Officially launched as ‘The Ghana Districts Monitor’, the smartphone-based app also known as “Taarifa” which means “headline” in Swahili, is to help citizens and local governments to keep track of waste disposal across the country.
In a blog post March 26, 2013, Gaurav Relhan, an ICT specialist at the World Bank, said Taarifa is designed to be a sustainable and powerful social accountability tool, citing an example that the “app automatically captures GPS coordinates, works in the absence of any mobile internet signal (the information gets stored in the phone memory and is automatically sent when the phone connects with Wi-Fi or catches a signal), and the platform also integrates with regular SMS.”
The Bank added that the platform is an online tool for information collection, visualization and interactive mapping which allows citizens to document and report issues and service delivery gaps via SMS, online feedback forms, email or Twitter.
It explains that the Taarifa platform was implemented to enable civil society to monitor waste collection services in the city on behalf of the urban poor, and report problems to the concerned authorities.
In the first phase of the pilot project, the World Bank says smartphones have been distributed to four CSOs (already engaged with local governments on issues related to water & sanitation, waste management, youth education, and slum redevelopment).
People were also trained to use the app, record data and fill-out and send their reports in real time, according to the Bank.

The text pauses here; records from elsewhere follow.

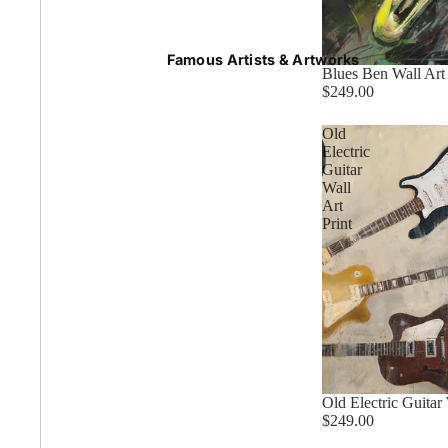
Summer
Famous Artists & Artworks
Blues Ben Wall Art 
$249.00
50 Most Famous Paintings
Old
Electric
Guitar
Wall
Caravaggio Paintings
Art
Print
Cezanne Paintings
Constable Paintings
Rembrandt Paintings
Old Electric Guitar 
$249.00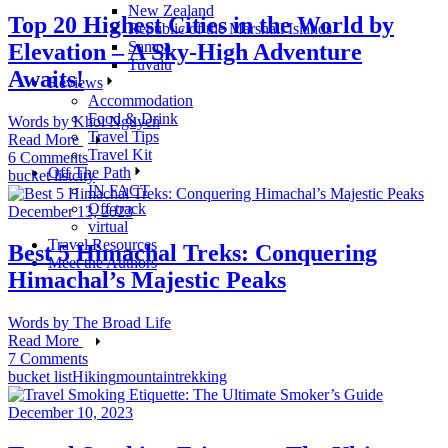
New Zealand
Top 20 Highest Cities in the World by
Republic of the Marshall Islands
Samoa
Elevation – A Sky-High Adventure
Tuvalu
Awaits!
Reviews
Accommodation
Food & Drink
Words by
Khoi Nguyen
Travel Tips
Read More
Travel Kit
6 Comments
Off The Path
bucket list
city
IN FACT
Off-track
December 13, 2023
virtual
Travel Resources
Best 5 Himachal Treks: Conquering
Meet the Authors
Himachal’s Majestic Peaks
Words by
The Broad Life
Read More
7 Comments
bucket list
Hiking
mountain
trekking
December 10, 2023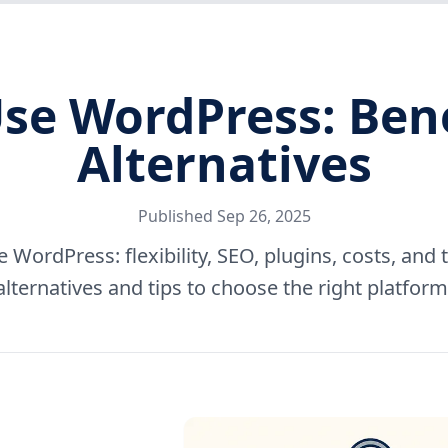
se WordPress: Benef
Alternatives
Published
Sep 26, 2025
 WordPress: flexibility, SEO, plugins, costs, an
alternatives and tips to choose the right platform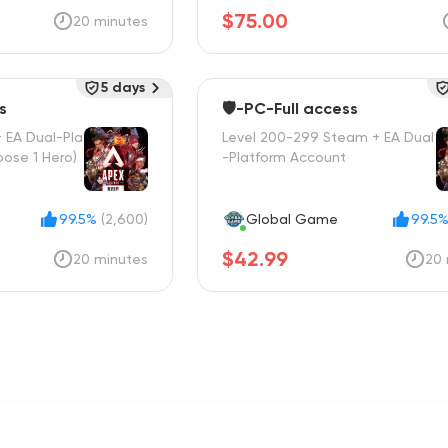
$75.00
20 minutes
5 days
s
🛡️-PC-Full access
 EA Dual-Pla
Level 200-299 Steam + EA Dual
ose 1 Hero)
-Platform Account
99.5%
(2,600)
Global Game
99.5
$42.99
20 minutes
20 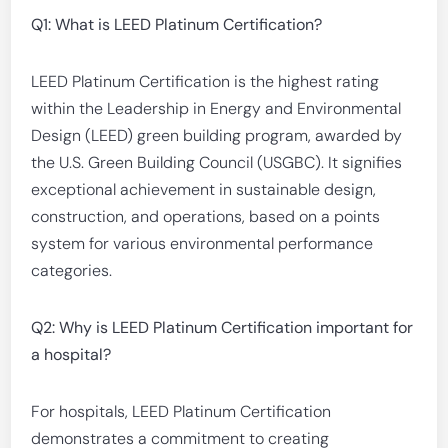
Q1: What is LEED Platinum Certification?
LEED Platinum Certification is the highest rating
within the Leadership in Energy and Environmental
Design (LEED) green building program, awarded by
the U.S. Green Building Council (USGBC). It signifies
exceptional achievement in sustainable design,
construction, and operations, based on a points
system for various environmental performance
categories.
Q2: Why is LEED Platinum Certification important for
a hospital?
For hospitals, LEED Platinum Certification
demonstrates a commitment to creating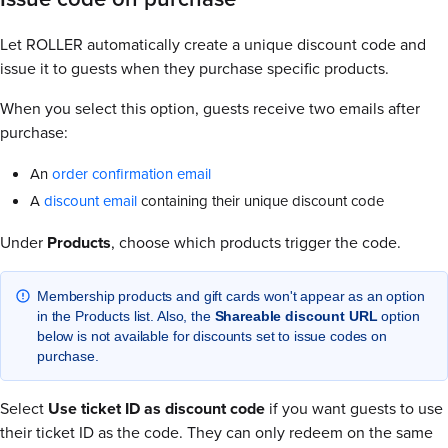
Let ROLLER automatically create a unique discount code and
issue it to guests when they purchase specific products.
When you select this option, guests receive two emails after
purchase:
An
order confirmation email
A
discount email
containing their unique discount code
Under
Products
, choose which products trigger the code.
Membership products and gift cards won't appear as an option
in the Products list. Also, the
Shareable discount URL
option
below is not available for discounts set to issue codes on
purchase.
Select
Use ticket ID as discount code
if you want guests to use
their ticket ID as the code. They can only redeem on the same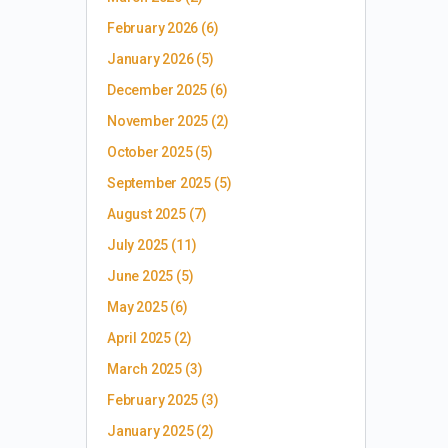
February 2026
(6)
January 2026
(5)
December 2025
(6)
November 2025
(2)
October 2025
(5)
September 2025
(5)
August 2025
(7)
July 2025
(11)
June 2025
(5)
May 2025
(6)
April 2025
(2)
March 2025
(3)
February 2025
(3)
January 2025
(2)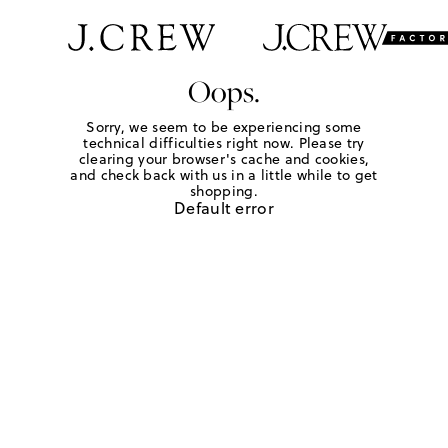
Oops.
Sorry, we seem to be experiencing some
technical difficulties right now. Please try
clearing your browser's cache and cookies,
and check back with us in a little while to get
shopping.
Default error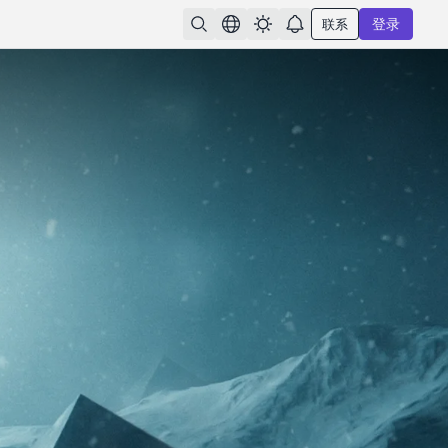
联系
登录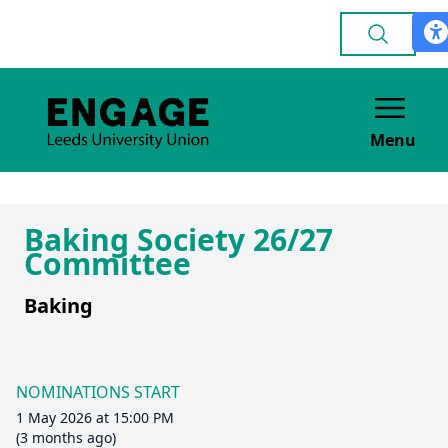
Menu
Baking Society 26/27
Committee
Baking
NOMINATIONS START
1 May 2026 at 15:00 PM
(3 months ago)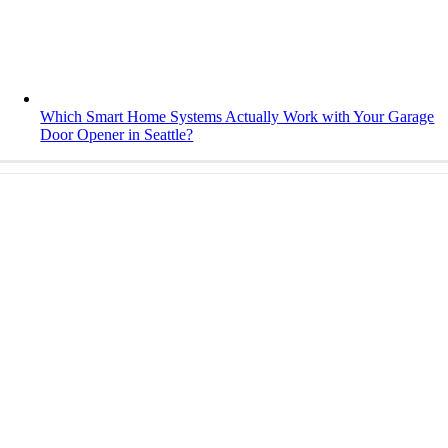
Which Smart Home Systems Actually Work with Your Garage
Door Opener in Seattle?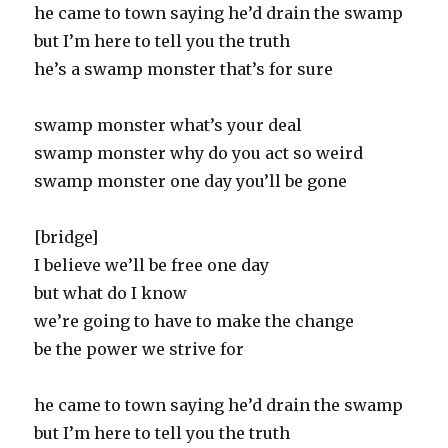
he came to town saying he’d drain the swamp
but I’m here to tell you the truth
he’s a swamp monster that’s for sure
swamp monster what’s your deal
swamp monster why do you act so weird
swamp monster one day you’ll be gone
[bridge]
I believe we’ll be free one day
but what do I know
we’re going to have to make the change
be the power we strive for
he came to town saying he’d drain the swamp
but I’m here to tell you the truth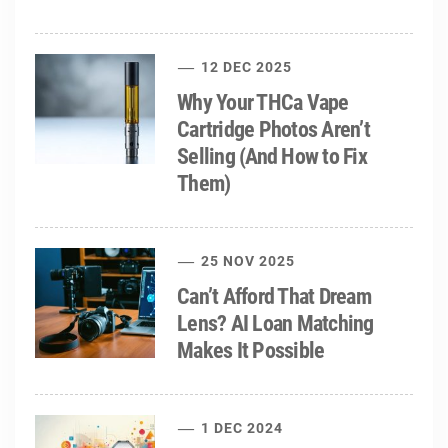
12 DEC 2025
Why Your THCa Vape
Cartridge Photos Aren’t
Selling (And How to Fix
Them)
25 NOV 2025
Can’t Afford That Dream
Lens? AI Loan Matching
Makes It Possible
1 DEC 2024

The CSOs have been encouraged to monitor the waste disposal on a contract basis with service providers or other agencies and the money earned from these contracts will allow them to buy more phones, train more personnel, and fuel-up their vehicles.
Such contracts have already been signed and citizen reporting is alive and well in the municipalities of the Greater Accra Metropolitan Area (GAMA), said World Bank’s Relhan.